Songs of 84: It’s Just Not Cricket / The 12th Man

This week’s edition of Songs of 84 isn’t really a song. It was, however, marketed as a 12” single, and therefore made the top 20 bestselling singles in Australia for the year.

In researching for this piece, the most overwhelmingly frequently made comment, used by pretty much everyone I asked about it, and it’s even been said by the creator of the work himself, was “you’d never get away with that these days.”

I am, of course, talking about “It’s Just Not Cricket” by The 12th Man.

The creator of the 12th Man was Billy Birmingham. He was a sports reporter, comedy writer, satirist and one time promotions man for EMI Music Australia, who was able to work with the biggest names on the label’s roster at the time, including AC/DC when Bon Scott was their singer.

Birmingham was notoriously stage shy. He felt he was a great writer of comedy, but that he didn’t have the skills to deliver the laughs on stage. He wrote a monologue entitled “Australiana” filled with cheeky double entendres and puns on Australian towns, places and animals. He gave it to stand up comedian Austen Tayshus and was a massive success, becoming the biggest selling single of 1983.

In coming up with the follow up, Birmingham wanted a crack at something himself. At the time, the recently created cricket franchise World Series Cricket, with its short form of the game (played for 1 day instead of 5 like the test matches) was massively successful and, as far as Birmingham was concerned, ripe for parody. Using a makeshift soundproof booth made from 3 mattresses and a doona, he recorded the voices onto a reel-to-reel tape in a bedroom at his house on the southern highlands of NSW. He parodied the style and the voices of the Channel 9 commentary team of the day, including Richie Benaud, Bill Lawrie, Tony Greig and Ian Chappell, and using his trademark wordplay and wit, invented numerous hilarious player names like Sunil Havisgar (pronounced: Soon He’ll Have a Scar) and Iwana Wheresadani (pr: I wonder where’s a dunny?).
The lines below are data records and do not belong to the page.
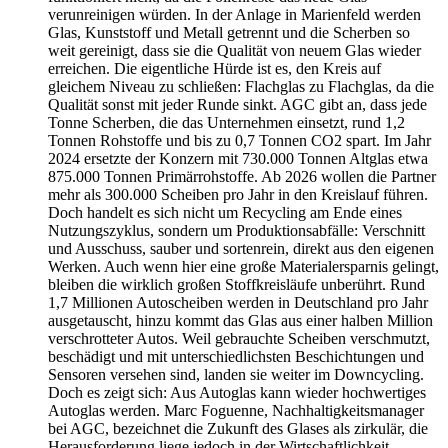
verunreinigen würden. In der Anlage in Marienfeld werden
Glas, Kunststoff und Metall getrennt und die Scherben so
weit gereinigt, dass sie die Qualität von neuem Glas wieder
erreichen. Die eigentliche Hürde ist es, den Kreis auf
gleichem Niveau zu schließen: Flachglas zu Flachglas, da die
Qualität sonst mit jeder Runde sinkt. AGC gibt an, dass jede
Tonne Scherben, die das Unternehmen einsetzt, rund 1,2
Tonnen Rohstoffe und bis zu 0,7 Tonnen CO2 spart. Im Jahr
2024 ersetzte der Konzern mit 730.000 Tonnen Altglas etwa
875.000 Tonnen Primärrohstoffe. Ab 2026 wollen die Partner
mehr als 300.000 Scheiben pro Jahr in den Kreislauf führen.
Doch handelt es sich nicht um Recycling am Ende eines
Nutzungszyklus, sondern um Produktionsabfälle: Verschnitt
und Ausschuss, sauber und sortenrein, direkt aus den eigenen
Werken. Auch wenn hier eine große Materialersparnis gelingt,
bleiben die wirklich großen Stoffkreisläufe unberührt. Rund
1,7 Millionen Autoscheiben werden in Deutschland pro Jahr
ausgetauscht, hinzu kommt das Glas aus einer halben Million
verschrotteter Autos. Weil gebrauchte Scheiben verschmutzt,
beschädigt und mit unterschiedlichsten Beschichtungen und
Sensoren versehen sind, landen sie weiter im Downcycling.
Doch es zeigt sich: Aus Autoglas kann wieder hochwertiges
Autoglas werden. Marc Foguenne, Nachhaltigkeitsmanager
bei AGC, bezeichnet die Zukunft des Glases als zirkulär, die
Herausforderung liege jedoch in der Wirtschaftlichkeit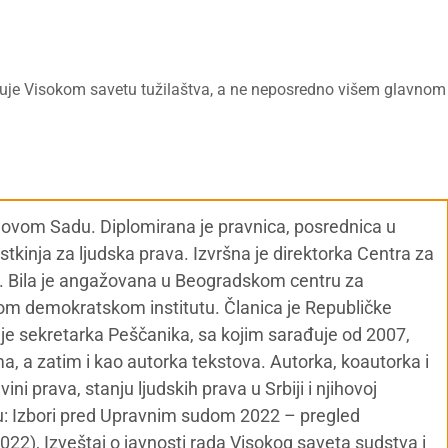
ljuje Visokom savetu tužilaštva, a ne neposredno višem glavnom
Novom Sadu. Diplomirana je pravnica, posrednica u
tkinja za ljudska prava. Izvršna je direktorka Centra za
. Bila je angažovana u Beogradskom centru za
om demokratskom institutu. Članica je Republičke
 je sekretarka Peščanika, sa kojim sarađuje od 2007,
a, a zatim i kao autorka tekstova. Autorka, koautorka i
ini prava, stanju ljudskih prava u Srbiji i njihovoj
su: Izbori pred Upravnim sudom 2022 – pregled
022), Izveštaj o javnosti rada Visokog saveta sudstva i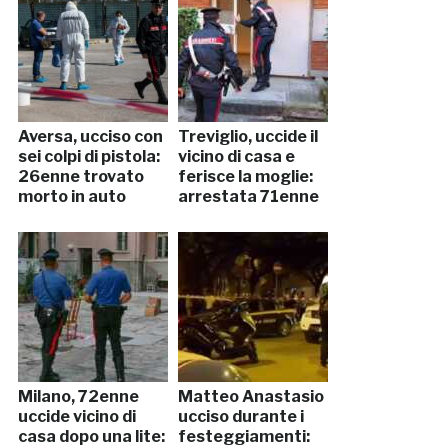
Aversa, ucciso con
Treviglio, uccide il
sei colpi di pistola:
vicino di casa e
26enne trovato
ferisce la moglie:
morto in auto
arrestata 71enne
Milano, 72enne
Matteo Anastasio
uccide vicino di
ucciso durante i
casa dopo una lite:
festeggiamenti:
He added some crowd noise and other sound effects to make it sound authentic, used his contacts at EMI to get the record pressed, and a legend was born.

Terrified of a lawsuit, Birmingham’s name or photo did not appear anywhere on the record or the sleeve. With such biting satire and a boatload of language and dirty jokes across the record’s 11 minute running time, he thought he was a ripe target of litigation. He sought legal advice and was told he could be sued, but it was unlikely as sportspeople don’t like looking like a sore loser.  That said, management of Channel 9 approved and he was invited to be on the cricket coverage as a guest, and clips of the record were included in broadcasts. As a result, the record sold like hot cakes.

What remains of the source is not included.